Hawaiian Electric Continues to Strive for Renewable Energy
The Hawaiian Electric Companies achieved a 27% renewable portfolio standard in 2018, even with the loss of Hawaiʿi Island’s geothermal resource for most of the year following the Kīlauea volcanic eruption.
According to Hawaiian Electric, the loss of geothermal did not set them back in their effort to achieve 100% renewable energy by 2045. The 2018 consolidated renewable portfolio standard (RPS) remained the same percentage as it was in the previous year. The consolidated number would have been 29% had the Puna Geothermal Venture (PGV) produced at the same level as the year before.
Hawaiian Electric, Maui Electric and Hawaiʿi Electric Light are well on their way to achieving the next mandated RPS milestone, 30% by 2020, according to Hawaiian Electric. The RPS was only 9% a decade ago. The companies’ annual use of fossil fuels dropped by about 19% over the past decade.
The RPS represents the renewable energy that customers use as a percentage of total utility sales. Hawaiʿi Electric Light, with the mix of geothermal through May of 2018, solar, wind, and hydroelectricity, was at 44%, down 13% from the year before. According to Hawaiian Electric, the RPS would have reached 64% if PGV was online for the full year. Maui Electric recorded 38%, a 4% rise from the year before, and Oʿahu reached 22%, a 1% rise from the year before.
The companies also track the peak renewable energy production for the year. These peaks are typically achieved on sunny, windy days when the demand for electricity is low and renewable production is high. The peak on Hawaiʿi Island was reached at 79% of electricity demand was met by renewables. The peak was 80% on Maui and 58% on Oʿahu.
Last year, two projects, Kuʻia Solar and South Maui Renewable Resources, came online on Maui last year. These were the islandʻs first grid-scale solar arrays. Regulators on Molokaʻi approved the islandʻs first large-scale solar-plus-storage renewable project, New Energy Partners.

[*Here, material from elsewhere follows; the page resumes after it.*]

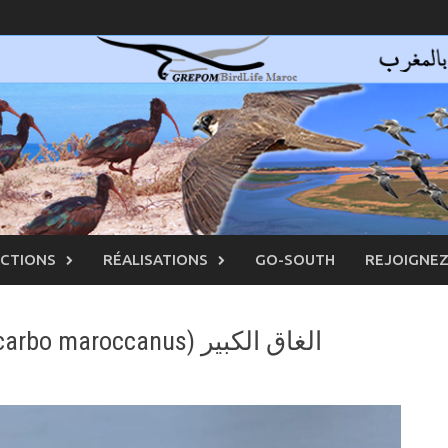
ACTIONS
RÉALISATIONS
GO-SOUTH
REJOIGNE
Grand Cormoran (Phalacrocorax carbo maroccanus) الغاق الكبير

A 20-megawatt West Loch Solar facility will come online in ʻEwa on Oʻahu this year, as will three Clearway Energy solar facilities, totaling 110 MW. According to Hawaiian Electric, power purchase agreements for seven solar-plus-storage facilities on Oʿahu, Hawaiʿi Island, and Maui were filed with regulators last year, laying the foundation for the largest surge in renewable energy in state history. By 2022, Hawaiian Electric expects that there will be more than 4.4 million solar panels delivering energy to the grid.